Just when Dakar despaired of getting free before the flocks were driven to higher pastures, Arithon announced his intent to depart. The shepherds decided his send-off deserved a celebration. Since notice came too late to hoard brush for a bonfire, every herdsman felt moved to ransack his family tent and donate a flask of strong drink.
Dakar reaffirmed the fact he found the taste intolerable. ‘Worse than white lye. Reams a channel from your gullet straight through to your liver. I’ve knocked myself down on that stuff before. You’d have to be daft to do it twice. Trust me. You’ll bear the grandmother of all hurts come the morning.’

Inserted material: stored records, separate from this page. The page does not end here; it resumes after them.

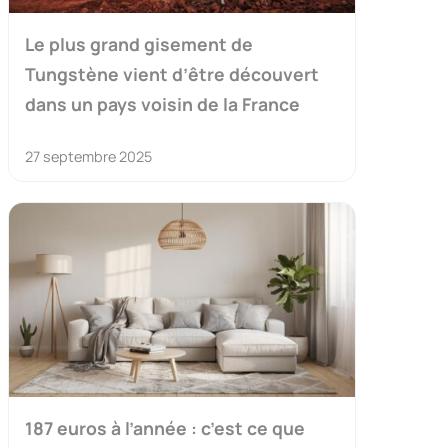
Le plus grand gisement de
Tungstène vient d’être découvert
dans un pays voisin de la France
27 septembre 2025
187 euros à l’année : c’est ce que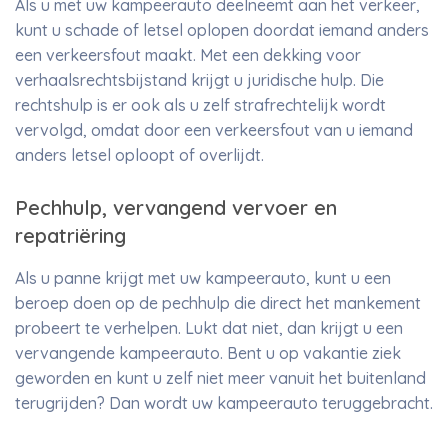
Als u met uw kampeerauto deelneemt aan het verkeer,
kunt u schade of letsel oplopen doordat iemand anders
een verkeersfout maakt. Met een dekking voor
verhaalsrechtsbijstand krijgt u juridische hulp. Die
rechtshulp is er ook als u zelf strafrechtelijk wordt
vervolgd, omdat door een verkeersfout van u iemand
anders letsel oploopt of overlijdt.
Pechhulp, vervangend vervoer en
repatriëring
Als u panne krijgt met uw kampeerauto, kunt u een
beroep doen op de pechhulp die direct het mankement
probeert te verhelpen. Lukt dat niet, dan krijgt u een
vervangende kampeerauto. Bent u op vakantie ziek
geworden en kunt u zelf niet meer vanuit het buitenland
terugrijden? Dan wordt uw kampeerauto teruggebracht.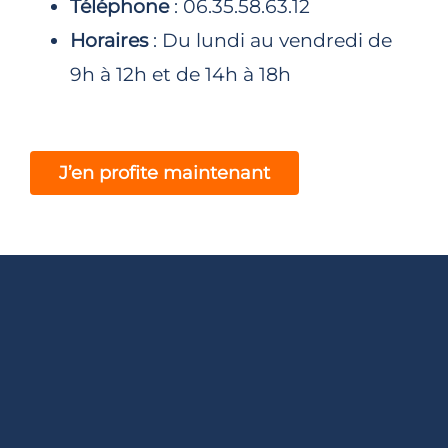
Téléphone
: 06.35.58.63.12
Horaires
: Du lundi au vendredi de
9h à 12h et de 14h à 18h
J’en profite maintenant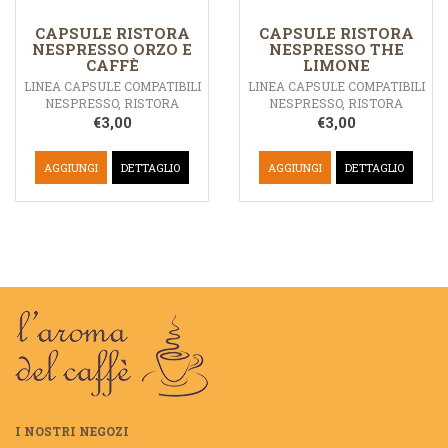
CAPSULE RISTORA
CAPSULE RISTORA
NESPRESSO ORZO E
NESPRESSO THE
CAFFÈ
LIMONE
LINEA CAPSULE COMPATIBILI
LINEA CAPSULE COMPATIBILI
NESPRESSO
,
RISTORA
NESPRESSO
,
RISTORA
€
3,00
€
3,00
AGGIUNGI
DETTAGLIO
AGGIUNGI
DETTAGLIO
I NOSTRI NEGOZI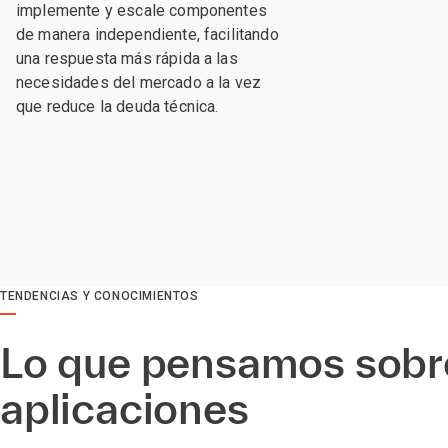
implemente y escale componentes
de manera independiente, facilitando
una respuesta más rápida a las
necesidades del mercado a la vez
que reduce la deuda técnica.
TENDENCIAS Y CONOCIMIENTOS
Lo que pensamos sobre
aplicaciones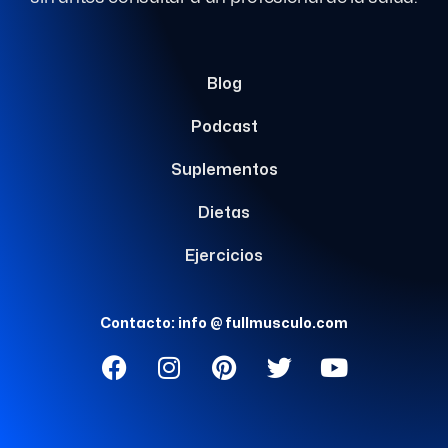
Blog
Podcast
Suplementos
Dietas
Ejercicios
Contacto: info @ fullmusculo.com
F
I
P
T
Y
a
n
i
w
o
c
s
n
i
u
e
t
t
t
t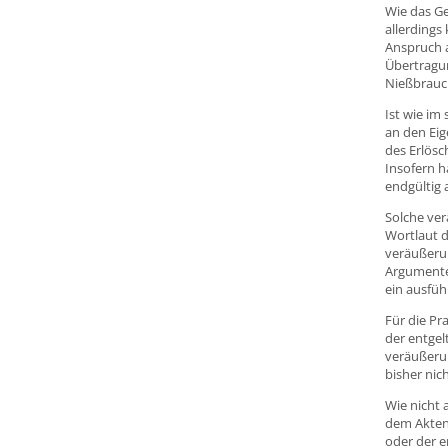
Wie das Ge
allerdings
Anspruch a
Übertragun
Nießbrauc
Ist wie im
an den Eig
des Erlös
Insofern h
endgültig
Solche ver
Wortlaut d
veräußerun
Argumente
ein ausfüh
Für die Pr
der entgel
veräußerun
bisher nic
Wie nicht 
dem Aktenz
oder der e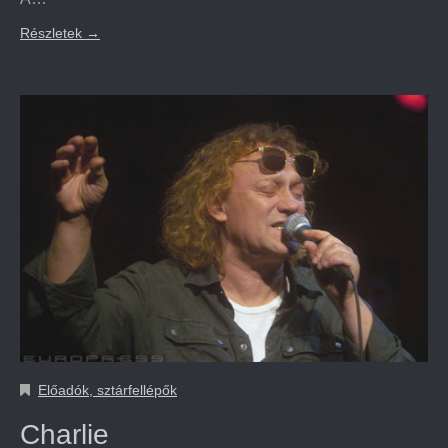
Részletek
→
Előadók, sztárfellépők
Charlie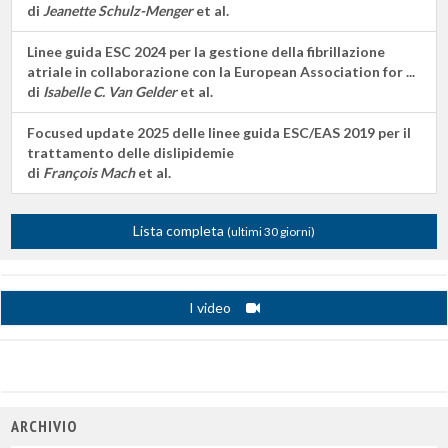
di
Jeanette Schulz-Menger
et al.
Linee guida ESC 2024 per la gestione della fibrillazione
atriale in collaborazione con la European Association for ...
di
Isabelle C. Van Gelder
et al.
Focused update 2025 delle linee guida ESC/EAS 2019 per il
trattamento delle dislipidemie
di
François Mach
et al.
Lista completa
(ultimi 30 giorni)
I video
ARCHIVIO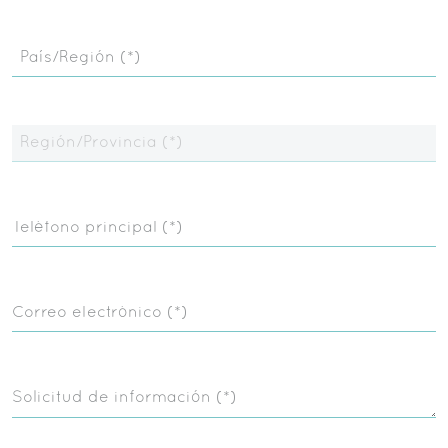
País/Región (*)
Región/Provincia (*)
Teléfono principal (*)
Correo electrónico (*)
Solicitud de información (*)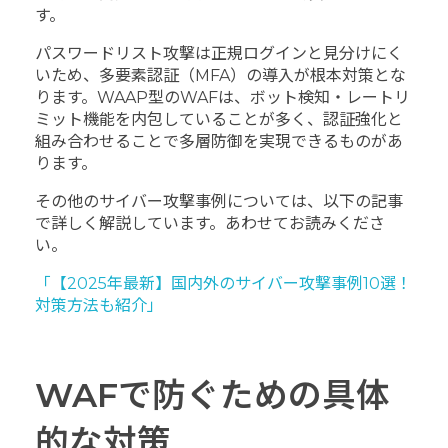
す。
パスワードリスト攻撃は正規ログインと見分けにく
いため、多要素認証（MFA）の導入が根本対策とな
ります。WAAP型のWAFは、ボット検知・レートリ
ミット機能を内包していることが多く、認証強化と
組み合わせることで多層防御を実現できるものがあ
ります。
その他のサイバー攻撃事例については、以下の記事
で詳しく解説しています。あわせてお読みくださ
い。
「【2025年最新】国内外のサイバー攻撃事例10選！
対策方法も紹介」
WAFで防ぐための具体
的な対策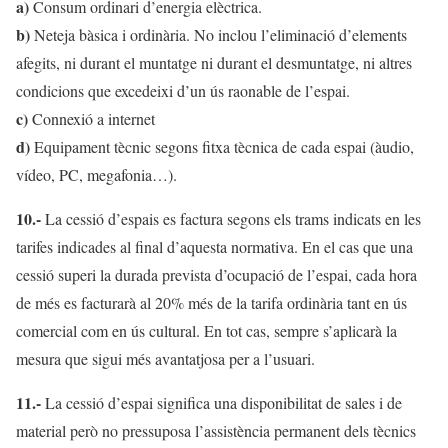
a)
Consum ordinari d’energia elèctrica.
b)
Neteja bàsica i ordinària. No inclou l’eliminació d’elements
afegits, ni durant el muntatge ni durant el desmuntatge, ni altres
condicions que excedeixi d’un ús raonable de l’espai.
c)
Connexió a internet
d)
Equipament tècnic segons fitxa tècnica de cada espai (àudio,
vídeo, PC, megafonia…).
10.-
La cessió d’espais es factura segons els trams indicats en les
tarifes indicades al final d’aquesta normativa. En el cas que una
cessió superi la durada prevista d’ocupació de l’espai, cada hora
de més es facturarà al 20% més de la tarifa ordinària tant en ús
comercial com en ús cultural. En tot cas, sempre s’aplicarà la
mesura que sigui més avantatjosa per a l’usuari.
11.-
La cessió d’espai significa una disponibilitat de sales i de
material però no pressuposa l’assistència permanent dels tècnics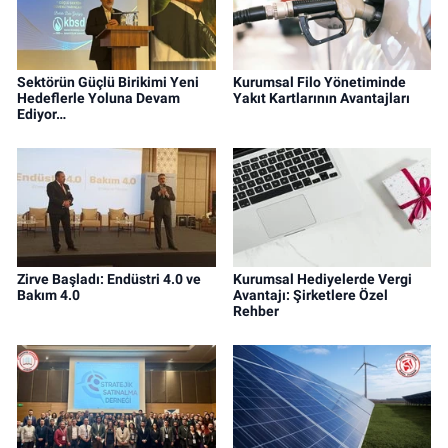
Sektörün Güçlü Birikimi Yeni
Kurumsal Filo Yönetiminde
Hedeflerle Yoluna Devam
Yakıt Kartlarının Avantajları
Ediyor…
Zirve Başladı: Endüstri 4.0 ve
Kurumsal Hediyelerde Vergi
Bakım 4.0
Avantajı: Şirketlere Özel
Rehber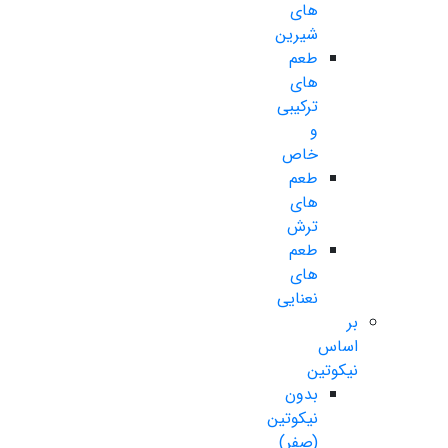
های
شیرین
طعم
های
ترکیبی
و
خاص
طعم
های
ترش
طعم
های
نعنایی
بر
اساس
نیکوتین
بدون
نیکوتین
(صفر)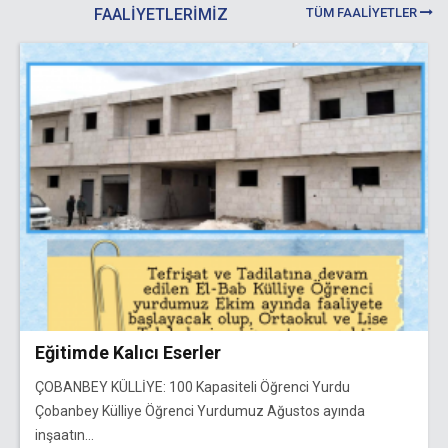
FAALİYETLERİMİZ
TÜM FAALİYETLER
Eğitimde Kalıcı Eserler
ÇOBANBEY KÜLLİYE: 100 Kapasiteli Öğrenci Yurdu
Çobanbey Külliye Öğrenci Yurdumuz Ağustos ayında
inşaatın...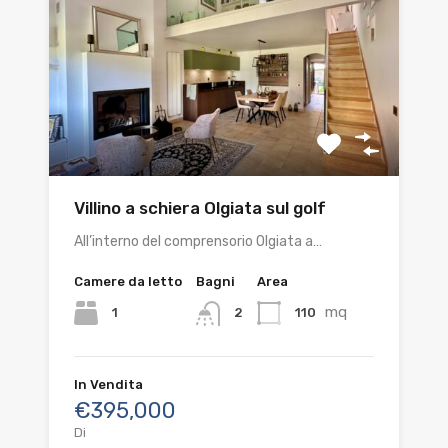
Villino a schiera Olgiata sul golf
All’interno del comprensorio Olgiata a…
Camere da letto
Bagni
Area
mq
1
110
2
In Vendita
€395,000
Di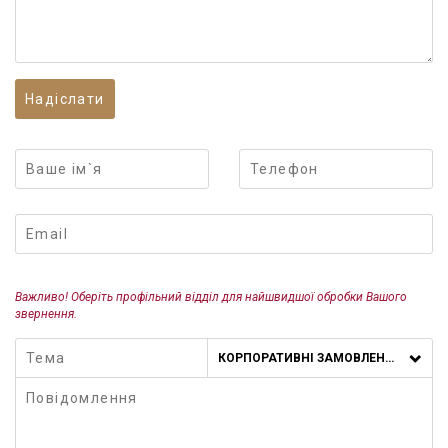
Важливо! Оберіть профільний відділ для найшвидшої обробки Вашого
звернення.
КОРПОРАТИВНІ ЗАМОВЛЕННЯ
VODA CLUB
OSTERIA ITALIANA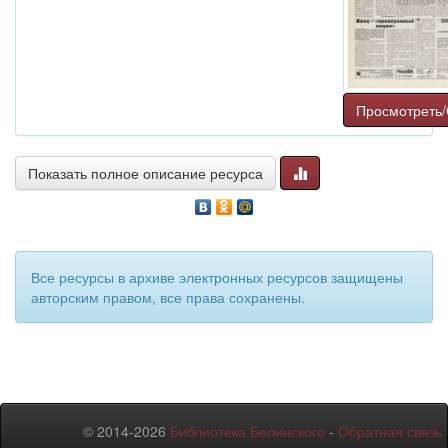
Просмотреть/
Показать полное описание ресурса
Все ресурсы в архиве электронных ресурсов защищены
авторским правом, все права сохранены.
© 2014-2026
Библиотека Белинского
-
Обратная связь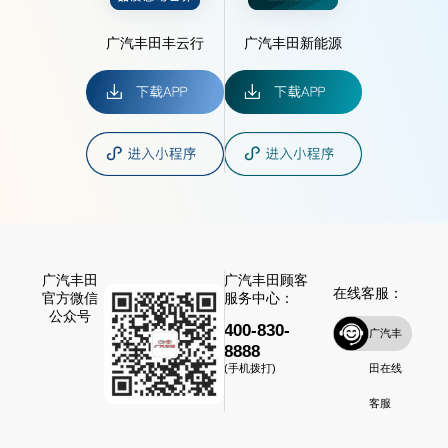
广汽丰田丰云行
广汽丰田新能源
广汽丰田
广汽丰田顾客
在线客服：
官方微信
服务中心：
公众号
400-830-
广汽丰
8888
田在线
(手机拨打)
客服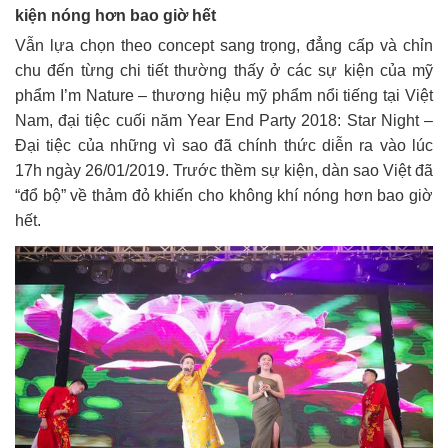
kiện nóng hơn bao giờ hết
Vẫn lựa chọn theo concept sang trọng, đẳng cấp và chỉn
chu đến từng chi tiết thường thấy ở các sự kiện của mỹ
phẩm I’m Nature – thương hiệu mỹ phẩm nổi tiếng tại Việt
Nam, đại tiệc cuối năm Year End Party 2018: Star Night –
Đại tiệc của những vì sao đã chính thức diễn ra vào lúc
17h ngày 26/01/2019. Trước thềm sự kiện, dàn sao Việt đã
“đổ bộ” về thảm đỏ khiến cho không khí nóng hơn bao giờ
hết.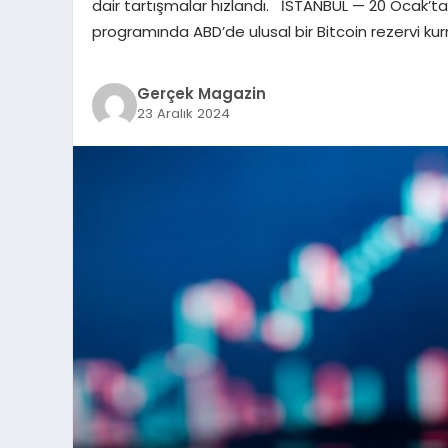
dair tartışmalar hızlandı. İSTANBUL — 20 Ocak’ta 
programında ABD’de ulusal bir Bitcoin rezervi ku
Gerçek Magazin
23 Aralık 2024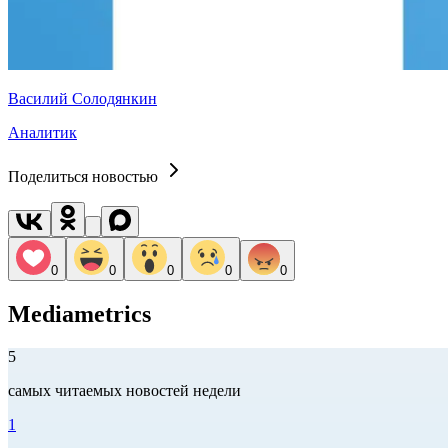
Василий Солодянкин
Аналитик
Поделиться новостью
0
0
0
0
0
Mediametrics
5
самых читаемых новостей недели
1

Reclined and obliviously comfortable amid the flea-scratching pack of huge shepherd dogs, Arithon regarded him and laughed. He wore a tribal shirt, patched at the elbows and none too clean, and if he had shaved the past dawn, his hair ran wild for want of cutting. Raffish and bright-eyed, he relished another swig and passed the liquor flask on to the next herdsman. The next thing he said folded everyone else into shrieking fits of mirth.
Convinced some ugly joke had been cracked at his expense, Dakar stalked off, disgusted.